> Work instruction
Search the data for the string "rueda" and copy each line in which it appears.

BEGIN Data for processing

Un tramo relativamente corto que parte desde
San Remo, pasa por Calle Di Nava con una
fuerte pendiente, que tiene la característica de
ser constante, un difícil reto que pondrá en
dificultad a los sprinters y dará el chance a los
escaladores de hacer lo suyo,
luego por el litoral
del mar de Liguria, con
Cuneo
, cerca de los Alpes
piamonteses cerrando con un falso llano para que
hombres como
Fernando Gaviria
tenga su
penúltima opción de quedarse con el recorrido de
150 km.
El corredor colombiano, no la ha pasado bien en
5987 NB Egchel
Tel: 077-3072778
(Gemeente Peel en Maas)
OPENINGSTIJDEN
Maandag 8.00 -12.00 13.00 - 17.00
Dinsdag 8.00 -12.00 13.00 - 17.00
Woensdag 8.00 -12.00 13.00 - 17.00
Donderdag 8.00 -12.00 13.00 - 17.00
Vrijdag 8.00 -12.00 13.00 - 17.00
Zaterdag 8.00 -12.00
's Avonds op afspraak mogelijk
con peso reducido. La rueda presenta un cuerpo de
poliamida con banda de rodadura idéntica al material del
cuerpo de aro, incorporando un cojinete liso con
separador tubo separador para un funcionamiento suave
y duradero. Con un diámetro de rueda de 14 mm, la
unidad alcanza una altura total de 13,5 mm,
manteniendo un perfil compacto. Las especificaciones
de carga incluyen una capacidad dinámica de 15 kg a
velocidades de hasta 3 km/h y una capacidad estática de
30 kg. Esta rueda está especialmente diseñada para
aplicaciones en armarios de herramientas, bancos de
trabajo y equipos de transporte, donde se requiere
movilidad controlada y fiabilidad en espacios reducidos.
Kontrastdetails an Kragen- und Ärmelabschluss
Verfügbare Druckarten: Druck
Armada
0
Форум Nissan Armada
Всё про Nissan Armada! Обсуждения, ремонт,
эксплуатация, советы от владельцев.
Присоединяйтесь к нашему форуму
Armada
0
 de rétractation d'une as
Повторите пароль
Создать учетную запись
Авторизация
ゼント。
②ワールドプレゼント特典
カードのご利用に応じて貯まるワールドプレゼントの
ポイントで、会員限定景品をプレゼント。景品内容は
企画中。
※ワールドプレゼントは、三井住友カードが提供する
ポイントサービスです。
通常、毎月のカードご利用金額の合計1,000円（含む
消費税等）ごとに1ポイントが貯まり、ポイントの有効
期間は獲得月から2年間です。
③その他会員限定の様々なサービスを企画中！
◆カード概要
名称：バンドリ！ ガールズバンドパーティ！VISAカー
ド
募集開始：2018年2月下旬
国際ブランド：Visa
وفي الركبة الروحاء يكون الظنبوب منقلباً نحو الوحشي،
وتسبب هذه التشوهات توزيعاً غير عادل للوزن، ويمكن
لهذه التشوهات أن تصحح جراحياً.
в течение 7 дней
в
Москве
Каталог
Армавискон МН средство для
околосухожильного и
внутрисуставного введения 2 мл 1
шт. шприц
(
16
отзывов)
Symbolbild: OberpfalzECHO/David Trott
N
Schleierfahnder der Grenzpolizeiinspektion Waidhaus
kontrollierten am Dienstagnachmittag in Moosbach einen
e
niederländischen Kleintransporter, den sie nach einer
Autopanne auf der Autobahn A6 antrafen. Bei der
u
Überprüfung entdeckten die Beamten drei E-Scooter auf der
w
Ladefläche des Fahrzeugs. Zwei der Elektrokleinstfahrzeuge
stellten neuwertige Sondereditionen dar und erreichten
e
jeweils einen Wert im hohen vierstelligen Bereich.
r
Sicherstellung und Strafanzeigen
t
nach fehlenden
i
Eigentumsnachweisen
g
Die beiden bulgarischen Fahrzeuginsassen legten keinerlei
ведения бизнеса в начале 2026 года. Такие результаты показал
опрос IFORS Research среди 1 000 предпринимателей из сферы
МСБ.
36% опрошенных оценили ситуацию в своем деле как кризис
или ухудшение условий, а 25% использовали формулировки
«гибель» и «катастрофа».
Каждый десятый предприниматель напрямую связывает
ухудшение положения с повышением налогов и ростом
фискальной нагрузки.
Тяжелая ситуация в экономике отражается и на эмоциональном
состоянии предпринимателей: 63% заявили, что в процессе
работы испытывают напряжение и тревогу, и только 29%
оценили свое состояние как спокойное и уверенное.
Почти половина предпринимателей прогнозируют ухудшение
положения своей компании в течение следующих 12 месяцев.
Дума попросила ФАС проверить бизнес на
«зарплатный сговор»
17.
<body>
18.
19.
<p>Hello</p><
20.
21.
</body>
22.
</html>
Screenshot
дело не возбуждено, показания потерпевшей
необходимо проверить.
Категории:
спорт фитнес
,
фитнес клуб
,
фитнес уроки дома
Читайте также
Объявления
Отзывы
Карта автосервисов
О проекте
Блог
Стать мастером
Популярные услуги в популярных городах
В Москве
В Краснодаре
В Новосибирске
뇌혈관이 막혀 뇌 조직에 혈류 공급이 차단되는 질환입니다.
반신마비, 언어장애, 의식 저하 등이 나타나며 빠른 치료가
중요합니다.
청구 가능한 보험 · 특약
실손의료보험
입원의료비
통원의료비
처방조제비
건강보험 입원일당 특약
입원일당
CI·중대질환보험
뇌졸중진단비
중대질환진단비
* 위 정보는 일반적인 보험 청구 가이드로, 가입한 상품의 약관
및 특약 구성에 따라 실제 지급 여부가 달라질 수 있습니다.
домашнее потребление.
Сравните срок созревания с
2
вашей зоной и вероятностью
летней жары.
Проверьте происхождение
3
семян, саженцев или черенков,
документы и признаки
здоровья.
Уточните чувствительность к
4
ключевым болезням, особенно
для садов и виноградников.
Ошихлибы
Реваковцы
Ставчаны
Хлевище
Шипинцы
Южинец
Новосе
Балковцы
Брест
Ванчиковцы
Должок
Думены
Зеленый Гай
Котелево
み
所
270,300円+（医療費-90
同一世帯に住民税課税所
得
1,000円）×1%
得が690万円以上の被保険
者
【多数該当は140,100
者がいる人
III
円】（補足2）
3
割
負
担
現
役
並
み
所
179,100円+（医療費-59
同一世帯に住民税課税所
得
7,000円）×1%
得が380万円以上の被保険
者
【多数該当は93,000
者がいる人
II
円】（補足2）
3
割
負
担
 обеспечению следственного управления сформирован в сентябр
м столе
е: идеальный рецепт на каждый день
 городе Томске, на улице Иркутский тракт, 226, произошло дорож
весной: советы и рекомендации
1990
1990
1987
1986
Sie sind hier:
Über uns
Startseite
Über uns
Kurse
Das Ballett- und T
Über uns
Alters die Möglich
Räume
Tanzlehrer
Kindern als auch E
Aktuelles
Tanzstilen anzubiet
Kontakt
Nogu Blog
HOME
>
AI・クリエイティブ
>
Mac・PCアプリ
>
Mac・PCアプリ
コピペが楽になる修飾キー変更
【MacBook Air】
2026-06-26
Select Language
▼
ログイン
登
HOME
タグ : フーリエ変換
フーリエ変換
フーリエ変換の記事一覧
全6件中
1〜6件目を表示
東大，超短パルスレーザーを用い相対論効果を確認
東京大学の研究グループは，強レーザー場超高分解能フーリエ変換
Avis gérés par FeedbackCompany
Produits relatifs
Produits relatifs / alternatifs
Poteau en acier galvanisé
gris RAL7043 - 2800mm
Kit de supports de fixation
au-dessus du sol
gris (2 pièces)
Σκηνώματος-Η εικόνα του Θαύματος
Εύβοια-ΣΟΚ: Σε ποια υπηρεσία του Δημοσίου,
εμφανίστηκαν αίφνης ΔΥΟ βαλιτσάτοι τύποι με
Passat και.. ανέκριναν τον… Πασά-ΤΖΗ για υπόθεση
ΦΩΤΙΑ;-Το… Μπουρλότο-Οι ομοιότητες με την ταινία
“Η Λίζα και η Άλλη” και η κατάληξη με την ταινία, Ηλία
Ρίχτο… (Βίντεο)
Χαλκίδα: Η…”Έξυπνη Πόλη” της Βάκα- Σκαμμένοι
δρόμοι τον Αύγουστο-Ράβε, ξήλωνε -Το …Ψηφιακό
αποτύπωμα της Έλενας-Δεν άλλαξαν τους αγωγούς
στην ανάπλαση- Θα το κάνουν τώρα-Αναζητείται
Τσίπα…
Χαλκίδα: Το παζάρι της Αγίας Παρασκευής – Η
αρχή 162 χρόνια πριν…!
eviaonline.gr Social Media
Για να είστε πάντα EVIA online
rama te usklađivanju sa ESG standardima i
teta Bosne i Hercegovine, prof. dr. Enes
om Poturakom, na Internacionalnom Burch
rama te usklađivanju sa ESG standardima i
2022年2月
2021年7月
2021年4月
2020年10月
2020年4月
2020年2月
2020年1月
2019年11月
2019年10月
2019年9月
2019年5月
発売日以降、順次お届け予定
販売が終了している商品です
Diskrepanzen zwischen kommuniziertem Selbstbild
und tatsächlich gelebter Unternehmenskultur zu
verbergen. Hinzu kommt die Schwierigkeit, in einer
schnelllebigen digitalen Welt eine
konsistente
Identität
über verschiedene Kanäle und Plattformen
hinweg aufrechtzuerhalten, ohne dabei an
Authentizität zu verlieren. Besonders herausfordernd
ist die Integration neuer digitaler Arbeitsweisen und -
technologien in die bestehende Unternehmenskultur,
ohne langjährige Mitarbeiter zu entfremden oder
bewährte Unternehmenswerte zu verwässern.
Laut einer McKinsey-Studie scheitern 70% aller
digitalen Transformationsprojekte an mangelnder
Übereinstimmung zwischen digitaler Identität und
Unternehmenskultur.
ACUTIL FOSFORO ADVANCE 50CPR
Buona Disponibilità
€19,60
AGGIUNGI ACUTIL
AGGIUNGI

END Data for processing

> Result for this task
con peso reducido. La rueda presenta un cuerpo de
y duradero. Con un diámetro de rueda de 14 mm, la
30 kg. Esta rueda está especialmente diseñada para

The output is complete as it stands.